◆ Records shown:
────────────────
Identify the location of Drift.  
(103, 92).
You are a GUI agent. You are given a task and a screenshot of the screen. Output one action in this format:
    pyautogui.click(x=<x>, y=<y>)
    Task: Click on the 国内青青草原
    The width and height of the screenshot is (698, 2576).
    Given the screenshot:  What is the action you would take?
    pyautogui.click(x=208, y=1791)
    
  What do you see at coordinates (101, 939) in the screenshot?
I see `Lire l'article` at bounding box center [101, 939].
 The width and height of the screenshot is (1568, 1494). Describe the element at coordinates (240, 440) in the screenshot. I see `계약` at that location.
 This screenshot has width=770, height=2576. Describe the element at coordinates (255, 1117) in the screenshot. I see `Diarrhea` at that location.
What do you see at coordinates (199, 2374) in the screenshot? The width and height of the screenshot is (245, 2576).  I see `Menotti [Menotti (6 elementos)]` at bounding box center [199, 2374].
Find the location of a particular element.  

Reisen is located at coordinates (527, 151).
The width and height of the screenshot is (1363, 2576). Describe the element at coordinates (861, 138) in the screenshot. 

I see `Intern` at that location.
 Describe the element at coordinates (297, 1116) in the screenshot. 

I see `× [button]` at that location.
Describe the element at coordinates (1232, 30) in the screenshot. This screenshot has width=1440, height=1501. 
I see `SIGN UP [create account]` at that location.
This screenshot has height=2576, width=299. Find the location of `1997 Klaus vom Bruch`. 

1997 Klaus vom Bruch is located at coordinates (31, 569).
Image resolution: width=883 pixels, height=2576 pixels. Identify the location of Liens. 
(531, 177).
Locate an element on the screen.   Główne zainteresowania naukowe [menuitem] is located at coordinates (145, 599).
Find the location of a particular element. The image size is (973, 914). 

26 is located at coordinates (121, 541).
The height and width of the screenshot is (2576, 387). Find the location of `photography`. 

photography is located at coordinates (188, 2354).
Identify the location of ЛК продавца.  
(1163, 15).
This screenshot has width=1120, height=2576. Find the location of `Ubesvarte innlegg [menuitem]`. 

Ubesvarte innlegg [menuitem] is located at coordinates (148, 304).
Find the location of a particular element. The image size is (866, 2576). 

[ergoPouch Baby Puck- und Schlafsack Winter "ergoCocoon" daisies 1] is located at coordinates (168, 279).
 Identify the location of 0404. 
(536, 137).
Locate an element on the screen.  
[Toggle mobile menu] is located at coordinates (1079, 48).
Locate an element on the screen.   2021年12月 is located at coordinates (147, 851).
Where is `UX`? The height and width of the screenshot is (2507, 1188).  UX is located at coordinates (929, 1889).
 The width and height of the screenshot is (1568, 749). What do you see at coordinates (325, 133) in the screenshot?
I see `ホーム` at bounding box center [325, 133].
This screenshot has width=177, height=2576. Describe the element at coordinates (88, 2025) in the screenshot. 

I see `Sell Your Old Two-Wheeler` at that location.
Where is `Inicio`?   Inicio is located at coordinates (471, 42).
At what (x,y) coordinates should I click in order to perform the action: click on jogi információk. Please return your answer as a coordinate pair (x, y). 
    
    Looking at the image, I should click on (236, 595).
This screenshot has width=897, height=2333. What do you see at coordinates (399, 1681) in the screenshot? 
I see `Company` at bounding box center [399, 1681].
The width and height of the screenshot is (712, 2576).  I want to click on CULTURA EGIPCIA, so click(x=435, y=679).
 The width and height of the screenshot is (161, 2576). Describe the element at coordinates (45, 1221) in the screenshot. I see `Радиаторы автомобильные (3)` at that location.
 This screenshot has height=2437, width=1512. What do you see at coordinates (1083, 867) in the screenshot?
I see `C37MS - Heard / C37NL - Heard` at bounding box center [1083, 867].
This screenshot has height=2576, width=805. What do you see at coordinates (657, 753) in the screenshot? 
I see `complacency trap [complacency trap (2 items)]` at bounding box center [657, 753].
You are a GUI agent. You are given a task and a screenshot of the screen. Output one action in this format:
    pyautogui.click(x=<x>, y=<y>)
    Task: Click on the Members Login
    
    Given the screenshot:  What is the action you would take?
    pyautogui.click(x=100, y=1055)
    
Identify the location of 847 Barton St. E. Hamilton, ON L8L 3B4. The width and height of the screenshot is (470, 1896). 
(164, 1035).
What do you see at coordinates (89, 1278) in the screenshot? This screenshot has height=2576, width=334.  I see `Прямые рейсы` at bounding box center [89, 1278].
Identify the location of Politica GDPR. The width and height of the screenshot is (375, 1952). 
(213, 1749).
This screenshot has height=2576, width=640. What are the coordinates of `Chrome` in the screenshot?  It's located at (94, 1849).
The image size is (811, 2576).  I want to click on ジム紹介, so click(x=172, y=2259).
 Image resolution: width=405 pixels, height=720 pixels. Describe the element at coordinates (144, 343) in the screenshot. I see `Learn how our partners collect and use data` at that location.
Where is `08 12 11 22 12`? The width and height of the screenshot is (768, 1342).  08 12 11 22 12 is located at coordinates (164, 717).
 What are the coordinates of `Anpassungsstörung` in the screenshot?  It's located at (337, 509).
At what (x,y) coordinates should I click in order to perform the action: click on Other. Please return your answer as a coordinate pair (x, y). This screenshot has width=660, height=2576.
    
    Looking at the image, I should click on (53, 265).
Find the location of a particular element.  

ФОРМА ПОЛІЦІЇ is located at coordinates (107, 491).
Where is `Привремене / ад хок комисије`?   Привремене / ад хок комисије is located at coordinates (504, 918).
────────────────
All of the data above is to be transcribed without alteration.

Identify the location of Drift.  
(103, 92).
You are a GUI agent. You are given a task and a screenshot of the screen. Output one action in this format:
    pyautogui.click(x=<x>, y=<y>)
    Task: Click on the 国内青青草原
    The width and height of the screenshot is (698, 2576).
    Given the screenshot:  What is the action you would take?
    pyautogui.click(x=208, y=1791)
    
  What do you see at coordinates (101, 939) in the screenshot?
I see `Lire l'article` at bounding box center [101, 939].
 The width and height of the screenshot is (1568, 1494). Describe the element at coordinates (240, 440) in the screenshot. I see `계약` at that location.
 This screenshot has width=770, height=2576. Describe the element at coordinates (255, 1117) in the screenshot. I see `Diarrhea` at that location.
What do you see at coordinates (199, 2374) in the screenshot? The width and height of the screenshot is (245, 2576).  I see `Menotti [Menotti (6 elementos)]` at bounding box center [199, 2374].
Find the location of a particular element.  

Reisen is located at coordinates (527, 151).
The width and height of the screenshot is (1363, 2576). Describe the element at coordinates (861, 138) in the screenshot. 

I see `Intern` at that location.
 Describe the element at coordinates (297, 1116) in the screenshot. 

I see `× [button]` at that location.
Describe the element at coordinates (1232, 30) in the screenshot. This screenshot has width=1440, height=1501. 
I see `SIGN UP [create account]` at that location.
This screenshot has height=2576, width=299. Find the location of `1997 Klaus vom Bruch`. 

1997 Klaus vom Bruch is located at coordinates (31, 569).
Image resolution: width=883 pixels, height=2576 pixels. Identify the location of Liens. 
(531, 177).
Locate an element on the screen.   Główne zainteresowania naukowe [menuitem] is located at coordinates (145, 599).
Find the location of a particular element. The image size is (973, 914). 

26 is located at coordinates (121, 541).
The height and width of the screenshot is (2576, 387). Find the location of `photography`. 

photography is located at coordinates (188, 2354).
Identify the location of ЛК продавца.  
(1163, 15).
This screenshot has width=1120, height=2576. Find the location of `Ubesvarte innlegg [menuitem]`. 

Ubesvarte innlegg [menuitem] is located at coordinates (148, 304).
Find the location of a particular element. The image size is (866, 2576). 

[ergoPouch Baby Puck- und Schlafsack Winter "ergoCocoon" daisies 1] is located at coordinates (168, 279).
 Identify the location of 0404. 
(536, 137).
Locate an element on the screen.  
[Toggle mobile menu] is located at coordinates (1079, 48).
Locate an element on the screen.   2021年12月 is located at coordinates (147, 851).
Where is `UX`? The height and width of the screenshot is (2507, 1188).  UX is located at coordinates (929, 1889).
 The width and height of the screenshot is (1568, 749). What do you see at coordinates (325, 133) in the screenshot?
I see `ホーム` at bounding box center [325, 133].
This screenshot has width=177, height=2576. Describe the element at coordinates (88, 2025) in the screenshot. 

I see `Sell Your Old Two-Wheeler` at that location.
Where is `Inicio`?   Inicio is located at coordinates (471, 42).
At what (x,y) coordinates should I click in order to perform the action: click on jogi információk. Please return your answer as a coordinate pair (x, y). 
    
    Looking at the image, I should click on (236, 595).
This screenshot has width=897, height=2333. What do you see at coordinates (399, 1681) in the screenshot? 
I see `Company` at bounding box center [399, 1681].
The width and height of the screenshot is (712, 2576).  I want to click on CULTURA EGIPCIA, so click(x=435, y=679).
 The width and height of the screenshot is (161, 2576). Describe the element at coordinates (45, 1221) in the screenshot. I see `Радиаторы автомобильные (3)` at that location.
 This screenshot has height=2437, width=1512. What do you see at coordinates (1083, 867) in the screenshot?
I see `C37MS - Heard / C37NL - Heard` at bounding box center [1083, 867].
This screenshot has height=2576, width=805. What do you see at coordinates (657, 753) in the screenshot? 
I see `complacency trap [complacency trap (2 items)]` at bounding box center [657, 753].
You are a GUI agent. You are given a task and a screenshot of the screen. Output one action in this format:
    pyautogui.click(x=<x>, y=<y>)
    Task: Click on the Members Login
    
    Given the screenshot:  What is the action you would take?
    pyautogui.click(x=100, y=1055)
    
Identify the location of 847 Barton St. E. Hamilton, ON L8L 3B4. The width and height of the screenshot is (470, 1896). 
(164, 1035).
What do you see at coordinates (89, 1278) in the screenshot? This screenshot has height=2576, width=334.  I see `Прямые рейсы` at bounding box center [89, 1278].
Identify the location of Politica GDPR. The width and height of the screenshot is (375, 1952). 
(213, 1749).
This screenshot has height=2576, width=640. What are the coordinates of `Chrome` in the screenshot?  It's located at (94, 1849).
The image size is (811, 2576).  I want to click on ジム紹介, so click(x=172, y=2259).
 Image resolution: width=405 pixels, height=720 pixels. Describe the element at coordinates (144, 343) in the screenshot. I see `Learn how our partners collect and use data` at that location.
Where is `08 12 11 22 12`? The width and height of the screenshot is (768, 1342).  08 12 11 22 12 is located at coordinates (164, 717).
 What are the coordinates of `Anpassungsstörung` in the screenshot?  It's located at (337, 509).
At what (x,y) coordinates should I click in order to perform the action: click on Other. Please return your answer as a coordinate pair (x, y). This screenshot has width=660, height=2576.
    
    Looking at the image, I should click on (53, 265).
Find the location of a particular element.  

ФОРМА ПОЛІЦІЇ is located at coordinates (107, 491).
Where is `Привремене / ад хок комисије`?   Привремене / ад хок комисије is located at coordinates (504, 918).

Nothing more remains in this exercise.